TASK ITEM =>
Your answer should consist of each line below that contains the string "pour".
--- LISTED RECORDS Enclosed Below ---
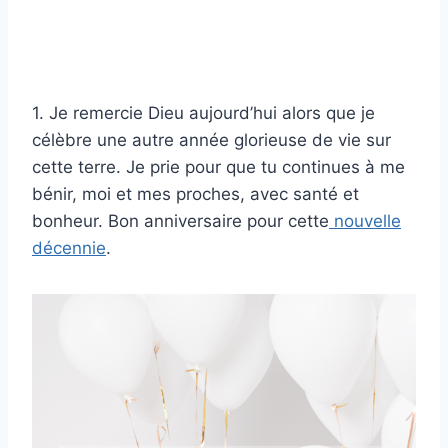
1. Je remercie Dieu aujourd’hui alors que je
célèbre une autre année glorieuse de vie sur
cette terre. Je prie pour que tu continues à me
bénir, moi et mes proches, avec santé et
bonheur. Bon anniversaire pour cette
nouvelle
décennie
.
--- End of Enclosed LISTED RECORDS ---
SOLUTION TO THIS EXERCISE =>
cette terre. Je prie pour que tu continues à me
bonheur. Bon anniversaire pour cette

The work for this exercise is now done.